**Your goal**. Return all of the entries word for word, but omit the pictures they contain.

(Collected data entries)
════
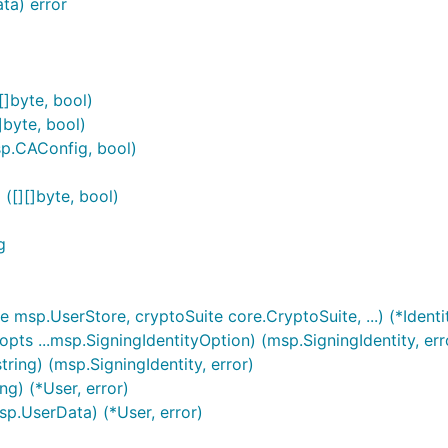
ta) error
[]byte, bool)
]byte, bool)
sp.CAConfig, bool)
([][]byte, bool)
g
msp.UserStore, cryptoSuite core.CryptoSuite, ...) (*Identi
pts ...msp.SigningIdentityOption) (msp.SigningIdentity, err
ring) (msp.SigningIdentity, error)
g) (*User, error)
p.UserData) (*User, error)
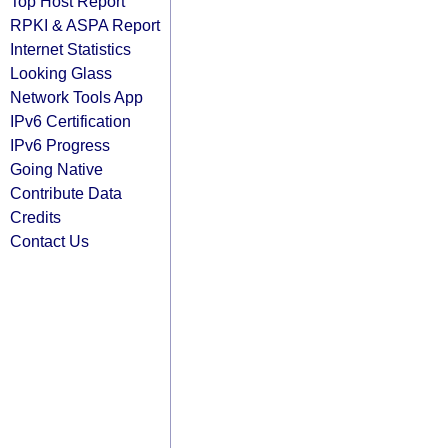
Top Host Report
RPKI & ASPA Report
Internet Statistics
Looking Glass
Network Tools App
IPv6 Certification
IPv6 Progress
Going Native
Contribute Data
Credits
Contact Us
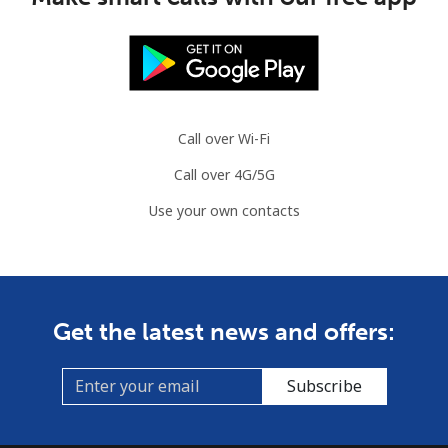
Call over Wi-Fi
Call over 4G/5G
Use your own contacts
Get the latest news and offers:
Subscribe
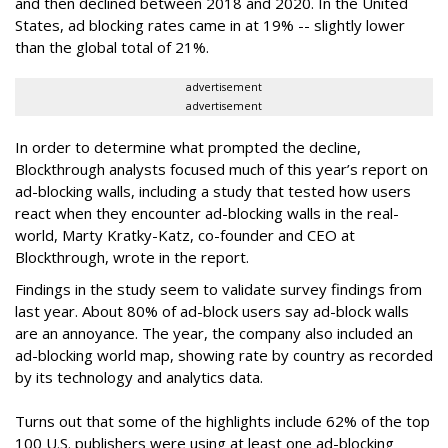
and then declined between 2018 and 2020. In the United
States, ad blocking rates came in at 19% -- slightly lower
than the global total of 21%.
advertisement
advertisement
In order to determine what prompted the decline,
Blockthrough analysts focused much of this year’s report on
ad-blocking walls, including a study that tested how users
react when they encounter ad-blocking walls in the real-
world, Marty Kratky-Katz, co-founder and CEO at
Blockthrough, wrote in the report.
Findings in the study seem to validate survey findings from
last year. About 80% of ad-block users say ad-block walls
are an annoyance. The year, the company also included an
ad-blocking world map, showing rate by country as recorded
by its technology and analytics data.
Turns out that some of the highlights include 62% of the top
100 U.S. publishers were using at least one ad-blocking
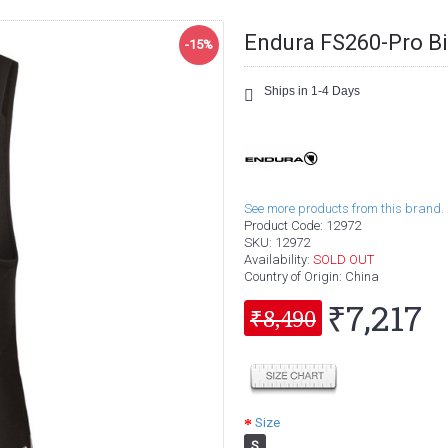
Endura FS260-Pro Bi
-15%
Ships in 1-4 Days
See more products from this brand.
Product Code:
12972
SKU:
12972
Availability:
SOLD OUT
Country of Origin
: China
₹7,217
₹8,490
Size
S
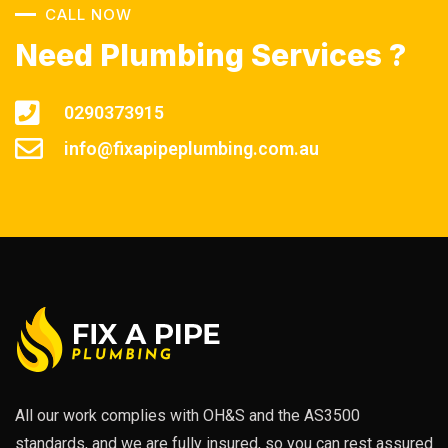
CALL NOW
Need Plumbing Services ?
0290373915
info@fixapipeplumbing.com.au
All our work complies with OH&S and the AS3500
standards, and we are fully insured, so you can rest assured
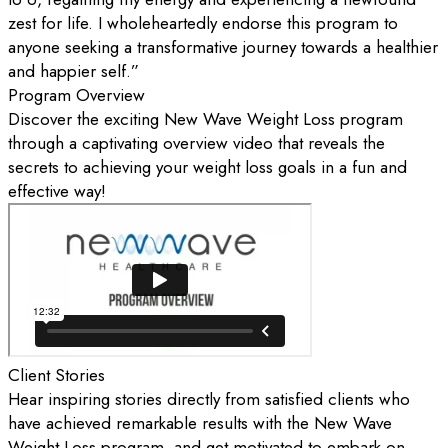
zest for life. I wholeheartedly endorse this program to
anyone seeking a transformative journey towards a healthier
and happier self.”
Program Overview
Discover the exciting New Wave Weight Loss program
through a captivating overview video that reveals the
secrets to achieving your weight loss goals in a fun and
effective way!
Client Stories
Hear inspiring stories directly from satisfied clients who
have achieved remarkable results with the New Wave
Weight Loss program, and get motivated to embark on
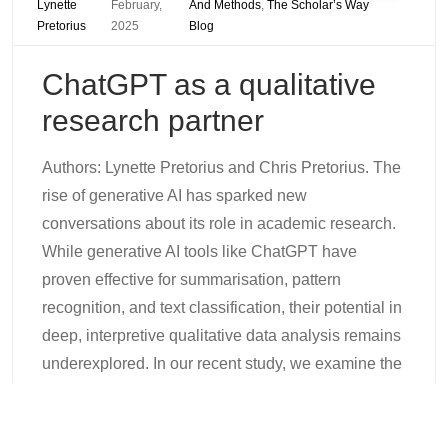
Lynette
February,
And Methods
,
The Scholar’s Way
Pretorius
2025
Blog
ChatGPT as a qualitative
research partner
Authors: Lynette Pretorius and Chris Pretorius. The
rise of generative AI has sparked new
conversations about its role in academic research.
While generative AI tools like ChatGPT have
proven effective for summarisation, pattern
recognition, and text classification, their potential in
deep, interpretive qualitative data analysis remains
underexplored. In our recent study, we examine the
integration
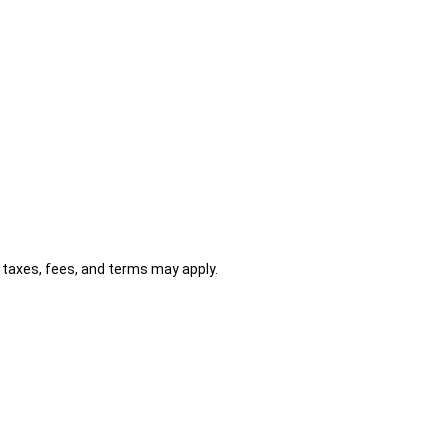
al taxes, fees, and terms may apply.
════
**Written answer**.
ta) error
[]byte, bool)
]byte, bool)
sp.CAConfig, bool)
([][]byte, bool)
g
msp.UserStore, cryptoSuite core.CryptoSuite, ...) (*Identi
pts ...msp.SigningIdentityOption) (msp.SigningIdentity, err
ring) (msp.SigningIdentity, error)
g) (*User, error)
p.UserData) (*User, error)
Top Host Report
RPKI & ASPA Report
Internet Statistics
Looking Glass
Network Tools App
IPv6 Certification
IPv6 Progress
Going Native
Contribute Data
Credits
Contact Us
Call over Wi-Fi
Call over 4G/5G
Use your own contacts
Get the latest news and offers:
Subscribe
and then declined between 2018 and 2020. In the United
States, ad blocking rates came in at 19% -- slightly lower
than the global total of 21%.
advertisement
advertisement
In order to determine what prompted the decline,
Blockthrough analysts focused much of this year’s report on
ad-blocking walls, including a study that tested how users
react when they encounter ad-blocking walls in the real-
world, Marty Kratky-Katz, co-founder and CEO at
Blockthrough, wrote in the report.
Findings in the study seem to validate survey findings from
last year. About 80% of ad-block users say ad-block walls
are an annoyance. The year, the company also included an
ad-blocking world map, showing rate by country as recorded
by its technology and analytics data.
Turns out that some of the highlights include 62% of the top
100 U.S. publishers were using at least one ad-blocking
Endura FS260-Pro Bi
-15%
Ships in 1-4 Days
See more products from this brand.
Product Code:
12972
SKU:
12972
Availability:
SOLD OUT
Country of Origin
: China
₹7,217
₹8,490
Size
S
CALL NOW
Need Plumbing Services ?
0290373915
info@fixapipeplumbing.com.au
All our work complies with OH&S and the AS3500
standards, and we are fully insured, so you can rest assured
zest for life. I wholeheartedly endorse this program to
anyone seeking a transformative journey towards a healthier
and happier self.”
Program Overview
Discover the exciting New Wave Weight Loss program
through a captivating overview video that reveals the
secrets to achieving your weight loss goals in a fun and
effective way!
Client Stories
Hear inspiring stories directly from satisfied clients who
have achieved remarkable results with the New Wave
Weight Loss program, and get motivated to embark on
Lynette
February,
And Methods
,
The Scholar’s Way
Pretorius
2025
Blog
ChatGPT as a qualitative
research partner
Authors: Lynette Pretorius and Chris Pretorius. The
rise of generative AI has sparked new
conversations about its role in academic research.
While generative AI tools like ChatGPT have
proven effective for summarisation, pattern
recognition, and text classification, their potential in
deep, interpretive qualitative data analysis remains
underexplored. In our recent study, we examine the
integration
al taxes, fees, and terms may apply.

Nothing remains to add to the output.